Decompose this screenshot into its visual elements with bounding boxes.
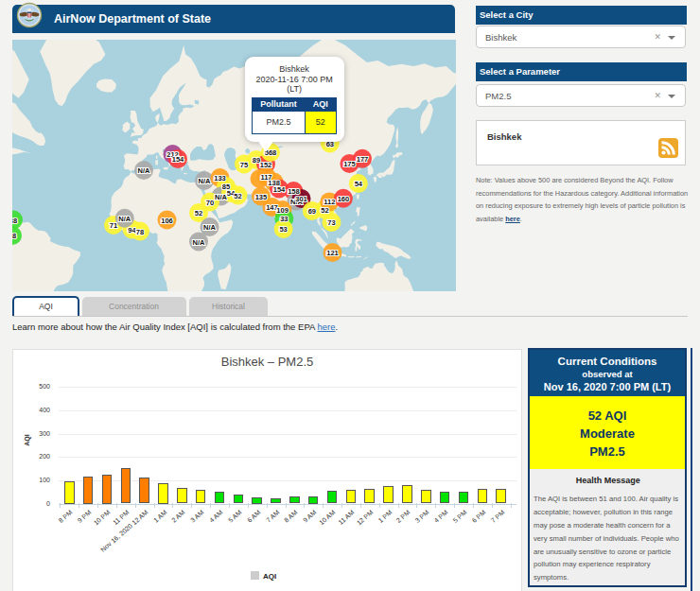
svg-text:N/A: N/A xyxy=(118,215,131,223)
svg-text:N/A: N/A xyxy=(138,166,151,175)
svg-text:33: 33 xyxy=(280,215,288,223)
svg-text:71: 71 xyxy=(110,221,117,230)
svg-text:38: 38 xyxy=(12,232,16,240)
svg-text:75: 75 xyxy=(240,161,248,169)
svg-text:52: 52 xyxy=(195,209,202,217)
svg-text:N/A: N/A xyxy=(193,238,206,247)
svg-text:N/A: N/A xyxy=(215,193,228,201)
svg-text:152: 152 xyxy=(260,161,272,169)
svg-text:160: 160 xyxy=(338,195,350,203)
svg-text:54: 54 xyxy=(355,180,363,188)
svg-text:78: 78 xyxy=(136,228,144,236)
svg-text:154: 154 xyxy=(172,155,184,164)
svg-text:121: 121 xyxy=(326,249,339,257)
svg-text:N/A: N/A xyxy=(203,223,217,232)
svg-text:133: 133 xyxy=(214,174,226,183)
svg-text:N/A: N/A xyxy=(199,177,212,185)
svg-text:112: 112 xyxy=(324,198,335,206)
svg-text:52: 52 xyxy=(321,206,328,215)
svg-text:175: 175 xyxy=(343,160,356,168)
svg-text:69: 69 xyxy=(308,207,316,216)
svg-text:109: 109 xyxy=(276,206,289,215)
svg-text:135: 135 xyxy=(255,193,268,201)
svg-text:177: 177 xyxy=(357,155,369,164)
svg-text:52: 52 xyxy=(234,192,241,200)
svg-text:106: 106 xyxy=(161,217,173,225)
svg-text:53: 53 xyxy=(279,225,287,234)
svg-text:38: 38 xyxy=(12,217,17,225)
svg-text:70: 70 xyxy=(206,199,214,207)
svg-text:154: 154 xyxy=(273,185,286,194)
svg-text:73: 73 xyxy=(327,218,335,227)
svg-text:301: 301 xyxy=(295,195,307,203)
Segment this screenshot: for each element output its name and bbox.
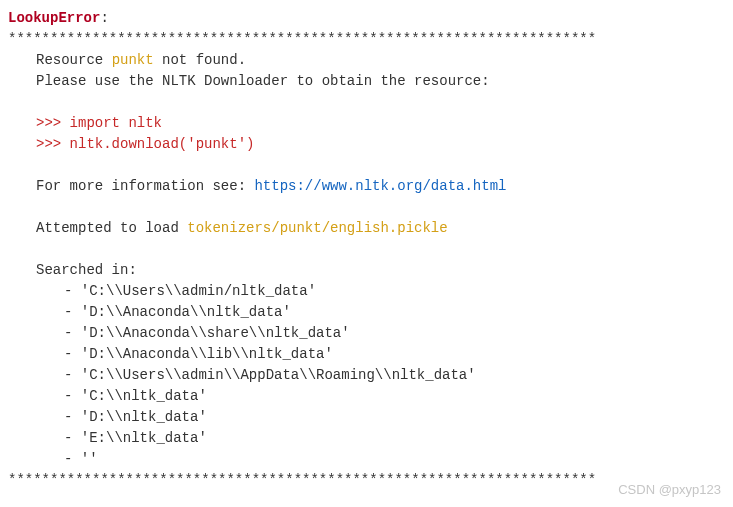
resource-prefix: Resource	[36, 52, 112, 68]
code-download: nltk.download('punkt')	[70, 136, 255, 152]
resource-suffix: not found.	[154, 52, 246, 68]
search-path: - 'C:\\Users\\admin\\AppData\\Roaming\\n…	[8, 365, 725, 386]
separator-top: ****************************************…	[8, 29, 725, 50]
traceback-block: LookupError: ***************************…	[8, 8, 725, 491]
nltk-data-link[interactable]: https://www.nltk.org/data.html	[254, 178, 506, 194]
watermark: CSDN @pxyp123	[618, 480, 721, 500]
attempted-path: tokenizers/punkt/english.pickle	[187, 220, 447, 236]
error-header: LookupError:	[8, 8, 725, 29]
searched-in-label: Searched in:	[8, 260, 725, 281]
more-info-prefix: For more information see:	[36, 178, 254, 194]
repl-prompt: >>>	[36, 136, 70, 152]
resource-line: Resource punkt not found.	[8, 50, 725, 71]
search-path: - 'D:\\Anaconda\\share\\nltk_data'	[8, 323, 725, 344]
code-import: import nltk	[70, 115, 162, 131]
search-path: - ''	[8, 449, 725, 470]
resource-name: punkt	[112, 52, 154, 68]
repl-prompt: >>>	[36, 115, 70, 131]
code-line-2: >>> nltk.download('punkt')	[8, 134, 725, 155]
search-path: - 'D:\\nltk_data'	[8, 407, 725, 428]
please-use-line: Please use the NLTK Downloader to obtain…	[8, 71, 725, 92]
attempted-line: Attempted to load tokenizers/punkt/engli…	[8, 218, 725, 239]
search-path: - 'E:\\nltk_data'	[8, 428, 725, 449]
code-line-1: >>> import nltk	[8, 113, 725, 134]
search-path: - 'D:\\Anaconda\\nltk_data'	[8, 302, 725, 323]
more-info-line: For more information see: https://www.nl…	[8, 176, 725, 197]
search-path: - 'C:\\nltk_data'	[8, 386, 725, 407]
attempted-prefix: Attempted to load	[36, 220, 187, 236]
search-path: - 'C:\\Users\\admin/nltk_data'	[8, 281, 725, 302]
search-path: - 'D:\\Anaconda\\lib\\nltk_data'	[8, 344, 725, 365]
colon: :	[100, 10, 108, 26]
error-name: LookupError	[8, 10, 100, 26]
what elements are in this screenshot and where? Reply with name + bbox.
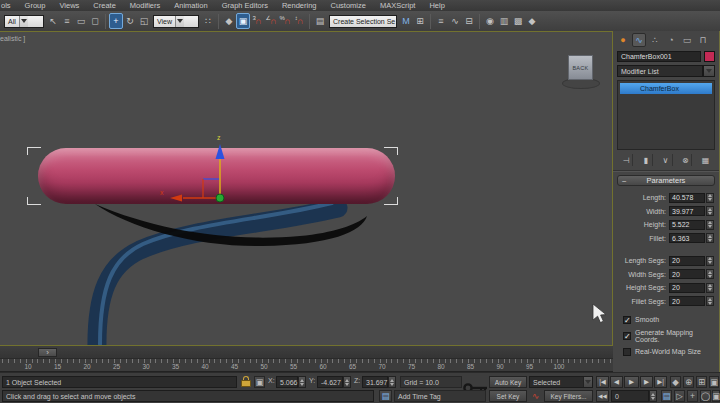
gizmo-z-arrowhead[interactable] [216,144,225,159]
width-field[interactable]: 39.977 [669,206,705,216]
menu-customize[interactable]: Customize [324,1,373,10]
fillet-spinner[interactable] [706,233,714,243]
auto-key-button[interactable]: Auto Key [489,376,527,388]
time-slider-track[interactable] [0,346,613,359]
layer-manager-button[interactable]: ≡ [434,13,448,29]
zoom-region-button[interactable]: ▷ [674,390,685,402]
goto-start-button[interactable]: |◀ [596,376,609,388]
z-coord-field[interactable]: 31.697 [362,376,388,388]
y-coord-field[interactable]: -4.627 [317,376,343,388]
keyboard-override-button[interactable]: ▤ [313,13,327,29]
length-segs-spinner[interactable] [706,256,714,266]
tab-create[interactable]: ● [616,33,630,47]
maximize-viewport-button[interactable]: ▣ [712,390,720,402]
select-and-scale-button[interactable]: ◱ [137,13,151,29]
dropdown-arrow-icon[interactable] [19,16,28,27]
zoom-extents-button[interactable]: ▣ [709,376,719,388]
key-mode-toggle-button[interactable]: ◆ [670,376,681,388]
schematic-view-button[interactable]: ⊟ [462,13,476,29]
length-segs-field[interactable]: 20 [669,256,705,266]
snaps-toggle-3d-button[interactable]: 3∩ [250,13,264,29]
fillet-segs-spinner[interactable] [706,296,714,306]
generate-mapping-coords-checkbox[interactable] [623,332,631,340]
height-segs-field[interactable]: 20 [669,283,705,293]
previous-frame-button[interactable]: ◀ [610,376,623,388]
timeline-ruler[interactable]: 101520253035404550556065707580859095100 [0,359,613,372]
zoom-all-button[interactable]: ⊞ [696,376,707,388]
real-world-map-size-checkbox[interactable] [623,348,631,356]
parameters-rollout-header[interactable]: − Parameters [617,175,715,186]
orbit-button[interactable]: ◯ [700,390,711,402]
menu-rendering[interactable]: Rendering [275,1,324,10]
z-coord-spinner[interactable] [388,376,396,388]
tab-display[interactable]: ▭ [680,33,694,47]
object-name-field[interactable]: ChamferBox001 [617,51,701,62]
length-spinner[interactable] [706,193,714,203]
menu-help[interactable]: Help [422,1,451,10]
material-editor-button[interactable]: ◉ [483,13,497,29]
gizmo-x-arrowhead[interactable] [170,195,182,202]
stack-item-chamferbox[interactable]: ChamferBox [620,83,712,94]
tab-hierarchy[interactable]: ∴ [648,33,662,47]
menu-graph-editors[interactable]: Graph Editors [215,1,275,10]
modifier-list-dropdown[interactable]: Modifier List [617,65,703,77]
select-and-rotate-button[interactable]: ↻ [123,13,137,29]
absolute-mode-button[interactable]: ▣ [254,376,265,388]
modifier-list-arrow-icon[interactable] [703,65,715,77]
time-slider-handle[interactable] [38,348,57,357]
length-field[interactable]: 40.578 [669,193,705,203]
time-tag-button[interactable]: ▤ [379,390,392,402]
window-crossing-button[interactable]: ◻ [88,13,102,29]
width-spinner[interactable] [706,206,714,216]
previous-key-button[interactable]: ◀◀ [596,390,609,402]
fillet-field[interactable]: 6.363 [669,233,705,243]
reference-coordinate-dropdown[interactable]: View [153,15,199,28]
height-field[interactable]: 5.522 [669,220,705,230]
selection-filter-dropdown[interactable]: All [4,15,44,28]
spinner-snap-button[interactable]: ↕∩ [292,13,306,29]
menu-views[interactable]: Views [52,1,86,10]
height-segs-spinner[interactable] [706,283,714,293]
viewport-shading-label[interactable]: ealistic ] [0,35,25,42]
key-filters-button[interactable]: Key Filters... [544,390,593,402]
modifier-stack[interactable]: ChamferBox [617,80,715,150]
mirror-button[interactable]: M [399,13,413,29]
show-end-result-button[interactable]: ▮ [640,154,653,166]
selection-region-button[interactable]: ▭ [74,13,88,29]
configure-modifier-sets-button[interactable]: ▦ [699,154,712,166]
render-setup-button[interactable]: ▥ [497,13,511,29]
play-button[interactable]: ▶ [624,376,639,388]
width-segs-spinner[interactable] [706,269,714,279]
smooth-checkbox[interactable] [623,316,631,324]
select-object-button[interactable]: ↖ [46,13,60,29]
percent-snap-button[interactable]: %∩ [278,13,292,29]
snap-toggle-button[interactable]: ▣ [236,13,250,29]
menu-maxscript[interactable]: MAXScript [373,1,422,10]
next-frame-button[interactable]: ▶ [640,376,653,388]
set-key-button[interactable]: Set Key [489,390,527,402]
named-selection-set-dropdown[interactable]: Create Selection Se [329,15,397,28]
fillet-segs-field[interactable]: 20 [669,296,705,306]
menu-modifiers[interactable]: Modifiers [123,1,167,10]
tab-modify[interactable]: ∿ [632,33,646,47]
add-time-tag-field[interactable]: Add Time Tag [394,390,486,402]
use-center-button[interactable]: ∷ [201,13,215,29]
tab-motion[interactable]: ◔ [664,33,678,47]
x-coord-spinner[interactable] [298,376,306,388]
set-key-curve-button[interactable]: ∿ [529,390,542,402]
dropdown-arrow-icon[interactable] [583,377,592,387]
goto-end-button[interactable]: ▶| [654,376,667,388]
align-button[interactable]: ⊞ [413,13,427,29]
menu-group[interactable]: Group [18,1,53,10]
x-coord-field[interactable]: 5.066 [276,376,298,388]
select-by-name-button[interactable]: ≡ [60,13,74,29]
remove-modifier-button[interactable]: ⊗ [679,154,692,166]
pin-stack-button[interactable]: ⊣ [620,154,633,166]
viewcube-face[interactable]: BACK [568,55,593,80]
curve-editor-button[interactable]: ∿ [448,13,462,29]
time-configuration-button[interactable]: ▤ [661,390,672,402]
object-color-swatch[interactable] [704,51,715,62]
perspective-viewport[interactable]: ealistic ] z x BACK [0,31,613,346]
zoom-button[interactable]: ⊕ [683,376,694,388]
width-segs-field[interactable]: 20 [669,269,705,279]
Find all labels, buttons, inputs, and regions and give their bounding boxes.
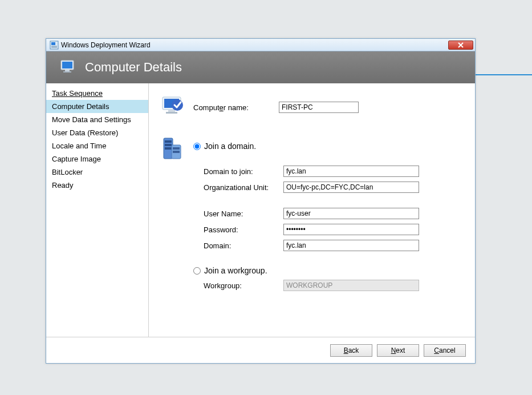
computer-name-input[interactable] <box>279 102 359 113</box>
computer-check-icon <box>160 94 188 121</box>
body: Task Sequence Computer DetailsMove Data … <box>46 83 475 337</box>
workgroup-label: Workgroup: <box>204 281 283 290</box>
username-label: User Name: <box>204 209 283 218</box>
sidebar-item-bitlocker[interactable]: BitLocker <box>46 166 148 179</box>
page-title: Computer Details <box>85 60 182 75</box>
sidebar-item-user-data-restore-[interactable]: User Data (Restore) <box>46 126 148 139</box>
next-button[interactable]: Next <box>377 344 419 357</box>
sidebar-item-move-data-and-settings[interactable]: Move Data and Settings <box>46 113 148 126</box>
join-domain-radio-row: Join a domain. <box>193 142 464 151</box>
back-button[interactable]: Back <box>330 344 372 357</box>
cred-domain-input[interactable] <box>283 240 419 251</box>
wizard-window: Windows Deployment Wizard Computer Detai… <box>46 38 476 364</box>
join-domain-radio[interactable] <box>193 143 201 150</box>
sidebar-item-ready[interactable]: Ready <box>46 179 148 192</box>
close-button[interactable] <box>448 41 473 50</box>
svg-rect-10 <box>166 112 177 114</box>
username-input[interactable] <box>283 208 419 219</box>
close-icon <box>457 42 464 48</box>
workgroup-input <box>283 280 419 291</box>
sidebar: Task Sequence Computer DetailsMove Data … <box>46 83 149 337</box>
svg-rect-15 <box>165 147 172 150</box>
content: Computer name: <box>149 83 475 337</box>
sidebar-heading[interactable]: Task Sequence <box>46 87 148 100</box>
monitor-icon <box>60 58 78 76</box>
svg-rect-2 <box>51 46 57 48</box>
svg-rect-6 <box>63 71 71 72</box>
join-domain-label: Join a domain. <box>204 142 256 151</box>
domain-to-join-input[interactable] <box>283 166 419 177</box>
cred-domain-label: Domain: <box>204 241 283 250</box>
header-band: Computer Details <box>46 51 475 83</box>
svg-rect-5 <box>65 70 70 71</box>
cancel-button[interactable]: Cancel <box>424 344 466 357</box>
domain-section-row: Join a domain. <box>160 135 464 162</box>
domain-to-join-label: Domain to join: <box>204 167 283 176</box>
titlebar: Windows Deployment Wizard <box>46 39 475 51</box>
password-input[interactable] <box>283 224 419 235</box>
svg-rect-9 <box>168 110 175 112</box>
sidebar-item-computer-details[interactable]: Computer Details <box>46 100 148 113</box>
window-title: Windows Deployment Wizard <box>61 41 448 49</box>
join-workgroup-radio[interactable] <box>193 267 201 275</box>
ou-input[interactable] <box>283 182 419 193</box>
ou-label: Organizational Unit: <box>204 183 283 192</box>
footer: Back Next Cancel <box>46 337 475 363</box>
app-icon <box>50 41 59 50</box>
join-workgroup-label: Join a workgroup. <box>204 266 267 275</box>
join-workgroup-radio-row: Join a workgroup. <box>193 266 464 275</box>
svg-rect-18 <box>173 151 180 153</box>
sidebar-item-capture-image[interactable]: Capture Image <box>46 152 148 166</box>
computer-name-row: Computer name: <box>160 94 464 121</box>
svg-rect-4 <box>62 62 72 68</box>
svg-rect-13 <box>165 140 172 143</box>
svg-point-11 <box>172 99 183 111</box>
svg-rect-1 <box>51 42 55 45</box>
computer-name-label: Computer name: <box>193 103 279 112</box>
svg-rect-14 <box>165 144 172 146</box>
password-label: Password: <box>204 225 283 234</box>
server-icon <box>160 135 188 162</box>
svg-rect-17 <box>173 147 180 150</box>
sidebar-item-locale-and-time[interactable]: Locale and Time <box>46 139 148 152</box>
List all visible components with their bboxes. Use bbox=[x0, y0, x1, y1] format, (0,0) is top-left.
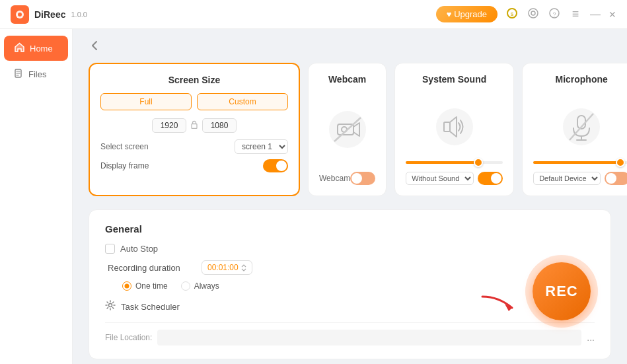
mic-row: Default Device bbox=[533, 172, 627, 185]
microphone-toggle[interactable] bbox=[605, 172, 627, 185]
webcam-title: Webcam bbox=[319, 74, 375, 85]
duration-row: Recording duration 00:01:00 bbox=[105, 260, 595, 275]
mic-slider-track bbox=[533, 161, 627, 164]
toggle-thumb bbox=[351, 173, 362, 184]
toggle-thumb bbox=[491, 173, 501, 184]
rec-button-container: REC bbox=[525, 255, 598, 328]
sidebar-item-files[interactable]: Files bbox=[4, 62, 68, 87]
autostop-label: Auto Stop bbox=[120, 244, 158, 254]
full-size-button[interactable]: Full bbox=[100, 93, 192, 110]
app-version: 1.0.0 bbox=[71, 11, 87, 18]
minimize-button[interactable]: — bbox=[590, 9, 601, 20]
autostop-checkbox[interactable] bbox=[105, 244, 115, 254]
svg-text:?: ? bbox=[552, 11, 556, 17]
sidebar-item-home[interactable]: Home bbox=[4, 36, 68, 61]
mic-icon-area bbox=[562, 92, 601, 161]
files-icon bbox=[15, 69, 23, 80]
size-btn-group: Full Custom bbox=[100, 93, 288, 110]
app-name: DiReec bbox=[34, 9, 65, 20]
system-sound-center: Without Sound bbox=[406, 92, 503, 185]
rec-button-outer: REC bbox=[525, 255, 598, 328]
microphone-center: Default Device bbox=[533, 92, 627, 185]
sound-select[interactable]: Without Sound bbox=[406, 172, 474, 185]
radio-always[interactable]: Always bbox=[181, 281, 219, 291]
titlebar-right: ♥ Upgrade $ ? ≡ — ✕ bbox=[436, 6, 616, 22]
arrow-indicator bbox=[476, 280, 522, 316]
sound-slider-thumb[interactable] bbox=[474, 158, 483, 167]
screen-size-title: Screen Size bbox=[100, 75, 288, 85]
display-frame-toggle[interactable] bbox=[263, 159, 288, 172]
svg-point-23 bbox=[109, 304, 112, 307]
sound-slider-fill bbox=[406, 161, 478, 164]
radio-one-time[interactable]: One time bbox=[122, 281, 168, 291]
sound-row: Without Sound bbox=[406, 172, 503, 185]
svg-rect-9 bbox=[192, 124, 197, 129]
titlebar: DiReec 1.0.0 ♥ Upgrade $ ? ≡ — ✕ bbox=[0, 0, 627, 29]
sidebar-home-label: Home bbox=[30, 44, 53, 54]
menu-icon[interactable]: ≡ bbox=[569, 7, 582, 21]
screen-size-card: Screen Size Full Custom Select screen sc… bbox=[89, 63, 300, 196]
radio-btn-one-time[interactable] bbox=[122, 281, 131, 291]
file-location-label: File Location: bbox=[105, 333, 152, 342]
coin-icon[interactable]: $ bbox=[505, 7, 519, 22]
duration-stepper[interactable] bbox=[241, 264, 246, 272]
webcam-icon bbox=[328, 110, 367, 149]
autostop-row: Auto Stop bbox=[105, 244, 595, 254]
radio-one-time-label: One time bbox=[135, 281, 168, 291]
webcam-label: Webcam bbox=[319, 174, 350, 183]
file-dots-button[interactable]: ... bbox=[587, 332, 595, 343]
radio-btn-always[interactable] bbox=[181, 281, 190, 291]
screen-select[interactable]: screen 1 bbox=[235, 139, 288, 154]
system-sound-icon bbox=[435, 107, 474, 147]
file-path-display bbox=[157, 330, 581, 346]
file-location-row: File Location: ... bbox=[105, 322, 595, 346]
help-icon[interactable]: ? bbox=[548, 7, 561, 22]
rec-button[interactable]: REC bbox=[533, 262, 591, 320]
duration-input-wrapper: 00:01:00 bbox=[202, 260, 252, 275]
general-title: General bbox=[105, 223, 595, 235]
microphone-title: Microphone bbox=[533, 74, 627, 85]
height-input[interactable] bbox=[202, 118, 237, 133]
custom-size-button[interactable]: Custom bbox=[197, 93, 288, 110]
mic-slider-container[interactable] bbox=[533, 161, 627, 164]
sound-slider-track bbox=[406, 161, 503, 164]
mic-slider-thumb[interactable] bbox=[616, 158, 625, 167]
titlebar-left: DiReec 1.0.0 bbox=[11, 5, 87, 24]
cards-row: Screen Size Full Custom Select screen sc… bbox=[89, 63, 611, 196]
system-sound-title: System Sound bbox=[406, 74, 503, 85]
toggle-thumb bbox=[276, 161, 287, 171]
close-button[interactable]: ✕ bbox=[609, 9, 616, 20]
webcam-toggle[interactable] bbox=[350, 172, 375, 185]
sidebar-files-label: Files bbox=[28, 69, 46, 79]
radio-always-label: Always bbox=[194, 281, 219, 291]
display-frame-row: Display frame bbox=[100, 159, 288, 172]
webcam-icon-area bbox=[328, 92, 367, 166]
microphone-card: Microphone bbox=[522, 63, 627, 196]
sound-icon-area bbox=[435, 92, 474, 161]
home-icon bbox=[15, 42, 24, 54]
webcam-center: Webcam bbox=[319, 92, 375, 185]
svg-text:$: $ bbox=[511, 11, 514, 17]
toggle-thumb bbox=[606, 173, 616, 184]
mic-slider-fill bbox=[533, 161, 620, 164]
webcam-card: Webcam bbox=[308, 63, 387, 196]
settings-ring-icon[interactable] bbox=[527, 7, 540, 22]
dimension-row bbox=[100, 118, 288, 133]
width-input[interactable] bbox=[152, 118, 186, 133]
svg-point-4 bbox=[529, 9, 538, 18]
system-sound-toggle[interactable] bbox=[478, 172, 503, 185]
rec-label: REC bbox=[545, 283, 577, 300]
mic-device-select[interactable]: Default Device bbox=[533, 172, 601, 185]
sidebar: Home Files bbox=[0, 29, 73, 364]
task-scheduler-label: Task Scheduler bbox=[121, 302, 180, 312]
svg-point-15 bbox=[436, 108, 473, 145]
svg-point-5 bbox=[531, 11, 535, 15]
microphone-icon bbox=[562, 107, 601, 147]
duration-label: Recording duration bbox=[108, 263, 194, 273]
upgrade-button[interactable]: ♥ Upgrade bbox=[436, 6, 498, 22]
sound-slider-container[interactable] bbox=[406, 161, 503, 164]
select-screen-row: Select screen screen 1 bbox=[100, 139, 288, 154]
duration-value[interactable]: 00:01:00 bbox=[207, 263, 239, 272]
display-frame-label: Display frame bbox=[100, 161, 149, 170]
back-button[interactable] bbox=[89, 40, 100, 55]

Action item: Whenever a line in the entries above includes the word "Device", pull that line out.

Exercise output:
mic-row: Default Device bbox=[533, 172, 627, 185]
microphone-center: Default Device bbox=[533, 92, 627, 185]
mic-device-select[interactable]: Default Device bbox=[533, 172, 601, 185]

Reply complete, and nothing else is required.